*ACTIVITY*.
In the listing beneath this line, copy exactly the lines starting with the one containing "Introduction (689, 499)" and going on through the one containing "Abbreviations (781, 499)".

===== INPUT DATA =====

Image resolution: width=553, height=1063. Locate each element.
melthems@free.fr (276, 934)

=====
===== INPUT DATA =====

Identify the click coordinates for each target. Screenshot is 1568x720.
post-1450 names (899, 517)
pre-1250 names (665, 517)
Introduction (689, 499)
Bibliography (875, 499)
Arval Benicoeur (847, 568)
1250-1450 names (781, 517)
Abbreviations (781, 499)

=====

*ANSWER BOX*.
Introduction (689, 499)
Bibliography (875, 499)
Arval Benicoeur (847, 568)
1250-1450 names (781, 517)
Abbreviations (781, 499)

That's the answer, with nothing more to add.